He’s wearing a sly yet easy smile. None of the tension Aruna had witnessed from him in her own journey so far is visible. This is the Astarion that that animal knows. That piece of her that resides so restlessly – it’s in control now, because it is the one that has lived this moment before. Soft, trusting eyes. Somehow, she’s aware that his guard has been let down since the night she allowed him to feed on her.
Somehow, she knows that there was a night in which she allowed him to feed on her. 
He’s a vampire. New information, but for some reason, it doesn’t startle her in the slightest. She simply knows. 
“Are you denying that drows aren’t a part of the shadows that go bump in the night?” he teases. He’s close enough that with every one of Aruna’s breaths, their shoulders are brushing. She doesn’t recoil from it; it’s something to lean into. 

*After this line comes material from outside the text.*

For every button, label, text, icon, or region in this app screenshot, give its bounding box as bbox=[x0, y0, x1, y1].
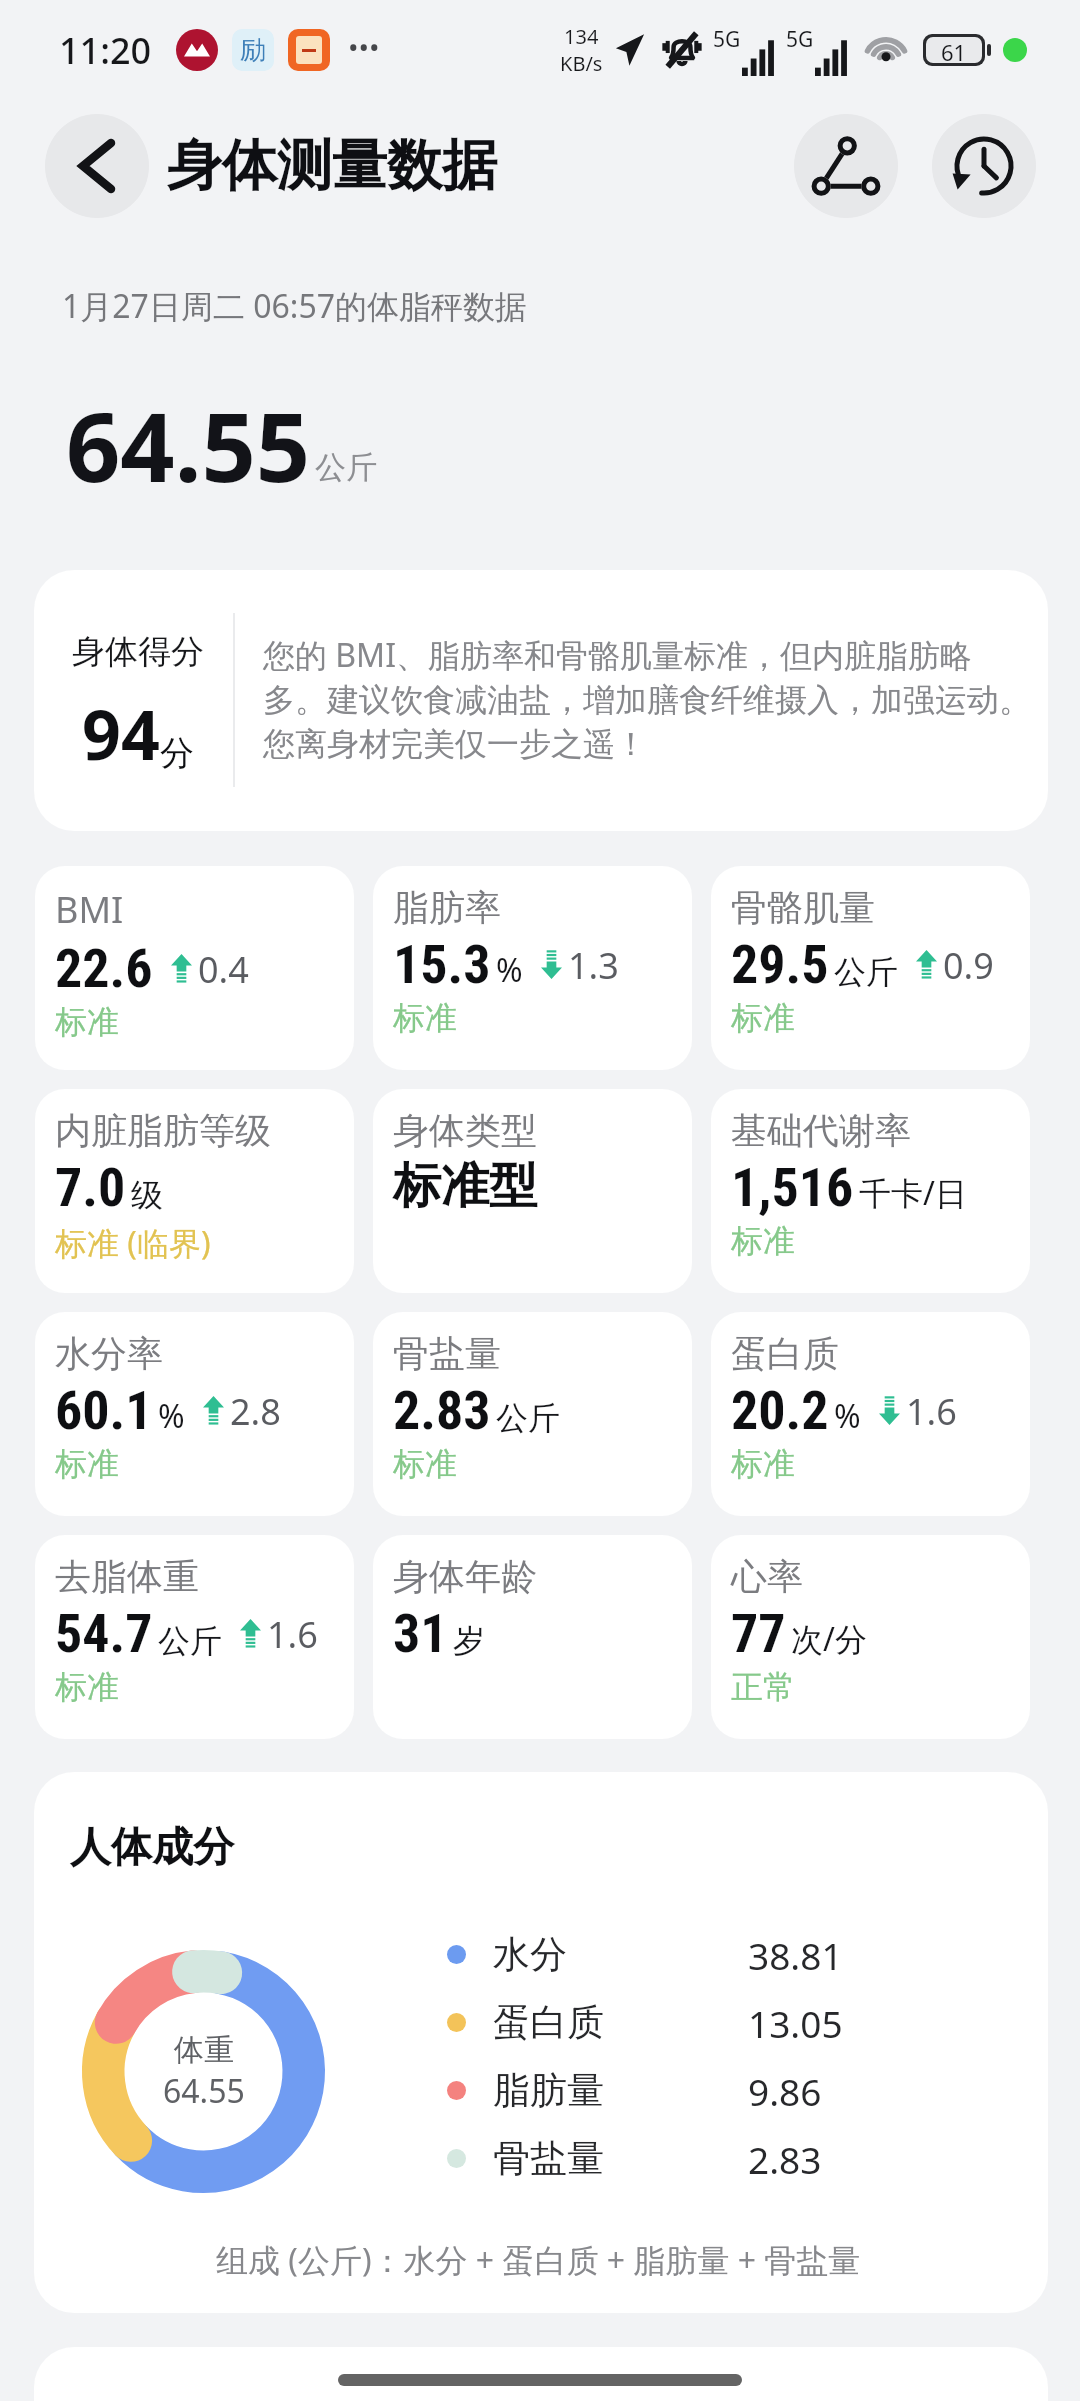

She knows him, she trusts him. 
She shrugs and leans forward, and he follows. The camp is a bit different from that of Aruna’s waking hours. There’s a tent at the edge of her small cliff she’s come to love, the top clearly in sight. Deep, deep burgundy. It’s Astarion’s tent. He’d set it up there, acting almost as a guard for her small sanctuary she’s acquired in their homey camp. There’s another tent, too, that Aruna shouldn’t recognize. One off to the left, close to the campfire that’s been doused for the night. The occupant is just out of sight, but whoever resides inside, she knows she cares for. 

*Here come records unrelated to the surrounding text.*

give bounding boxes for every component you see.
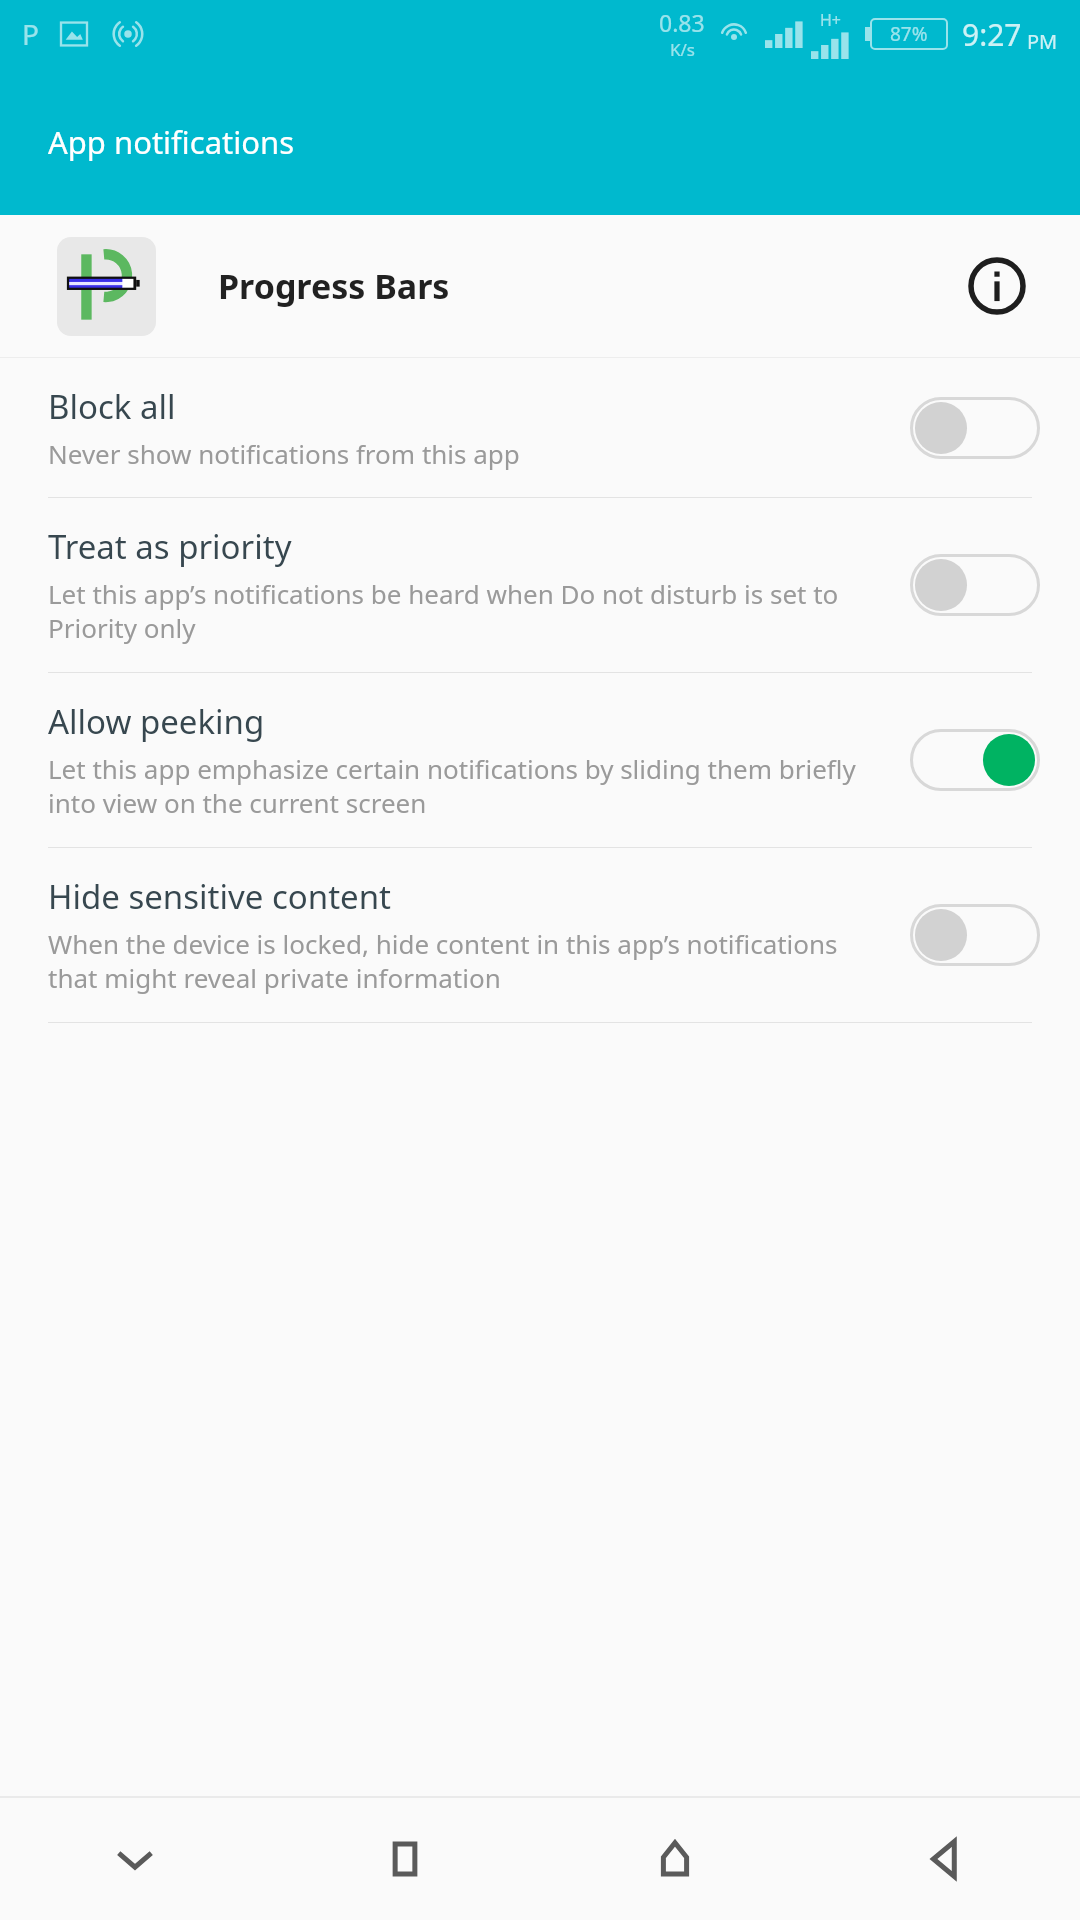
staticText: App notifications <box>48 121 294 163</box>
staticText: Allow peeking <box>48 699 265 744</box>
staticText: 0.83 <box>659 7 705 38</box>
button[interactable]: Hide keyboard <box>0 1798 270 1920</box>
staticText: Block all <box>48 384 176 429</box>
staticText: Treat as priority <box>48 524 292 569</box>
staticText: Let this app emphasize certain notificat… <box>48 751 880 821</box>
button[interactable]: Progress Bars <box>0 215 1080 357</box>
button[interactable]: App info <box>954 243 1040 329</box>
button[interactable]: Off <box>910 554 1040 616</box>
staticText: K/s <box>670 38 695 61</box>
button[interactable]: Off <box>910 904 1040 966</box>
button[interactable]: Treat as priority <box>0 498 1080 672</box>
staticText: When the device is locked, hide content … <box>48 926 880 996</box>
staticText: Never show notifications from this app <box>48 436 520 471</box>
button[interactable]: Recents <box>270 1798 540 1920</box>
staticText: Hide sensitive content <box>48 874 392 919</box>
staticText: 87% <box>890 21 928 47</box>
staticText: H+ <box>820 9 842 31</box>
button[interactable]: Block all <box>0 358 1080 497</box>
button[interactable]: On <box>910 729 1040 791</box>
staticText: Progress Bars <box>218 263 450 309</box>
button[interactable]: Allow peeking <box>0 673 1080 847</box>
button[interactable]: Home <box>540 1798 810 1920</box>
button[interactable]: Back <box>810 1798 1080 1920</box>
staticText: PM <box>1027 28 1058 55</box>
staticText: P <box>22 15 39 53</box>
staticText: 9:27 <box>962 14 1022 55</box>
staticText: Let this app’s notifications be heard wh… <box>48 576 880 646</box>
button[interactable]: Hide sensitive content <box>0 848 1080 1022</box>
button[interactable]: Off <box>910 397 1040 459</box>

A friend. One she hasn’t met yet. Only in this dream, in this memory, does she know whatever force of nature that claims both that physical space and one within her heart. 
“Oh, no, they certainly are,” her voice is so sure, Aruna almost mourns that this version of her is not the one always in control, “You know me. Quarter drow, far more ferocious than you and those toothpicks you call fangs.” 

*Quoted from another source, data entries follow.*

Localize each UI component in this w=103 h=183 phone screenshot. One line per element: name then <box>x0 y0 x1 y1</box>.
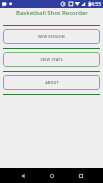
staticText: 4:55 <box>91 0 102 7</box>
button[interactable]: Home <box>37 168 66 183</box>
button[interactable]: Back <box>8 168 37 183</box>
button[interactable]: ABOUT <box>3 75 100 90</box>
staticText: ABOUT <box>45 80 59 85</box>
button[interactable]: VIEW STATS <box>3 52 100 67</box>
staticText: Basketball Shot Recorder <box>16 9 88 17</box>
staticText: VIEW STATS <box>40 57 63 62</box>
button[interactable]: NEW SESSION <box>3 29 100 44</box>
staticText: NEW SESSION <box>38 34 65 39</box>
button[interactable]: Recent apps <box>66 168 95 183</box>
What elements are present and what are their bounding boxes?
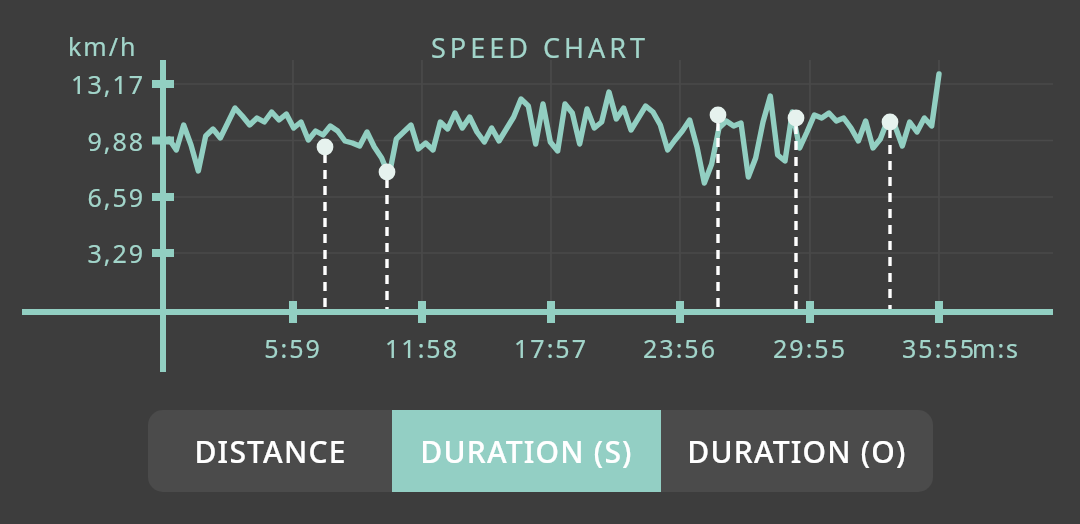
staticText: 11:58 [362,331,482,365]
staticText: DISTANCE [194,431,347,472]
staticText: 3,29 [30,236,145,270]
staticText: 6,59 [30,180,145,214]
staticText: SPEED CHART [0,29,1080,66]
staticText: 29:55 [750,331,870,365]
staticText: 35:55 [879,331,999,365]
button[interactable]: DISTANCE [148,410,392,492]
staticText: km/h [68,29,138,63]
staticText: DURATION (O) [687,431,907,472]
staticText: 23:56 [620,331,740,365]
button[interactable]: DURATION (S) [392,410,661,492]
button[interactable]: DURATION (O) [661,410,933,492]
staticText: 9,88 [30,124,145,158]
staticText: 13,17 [30,67,145,101]
staticText: 5:59 [233,331,353,365]
staticText: m:s [972,331,1021,365]
staticText: DURATION (S) [420,431,633,472]
staticText: 17:57 [491,331,611,365]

“Darling, I’m hurt. Must we pit ourselves against each other? Would our enemies not cower more if we joined our horrific forces?” 
Quarter drow. 
Aruna hasn’t even seen her reflection. Not the version of her riddled with holes and lacking in memories. She had no idea – she really shouldn’t even know what a drow is, but the knowledge comes easily to her. 
A dark elf. Images of red eyes far more vicious than Astarion’s glare at her judgmentally, cut through by a different pair. Vivid purple. Caring, loving, motherly. And oh so familiar, because she’s aware that when she does finally glance into a reflective surface, she is going to see a carbon copy of those eyes staring right back at her. Generational jewels, a ghost of a reminder of the woman who has long since taken her last breath. 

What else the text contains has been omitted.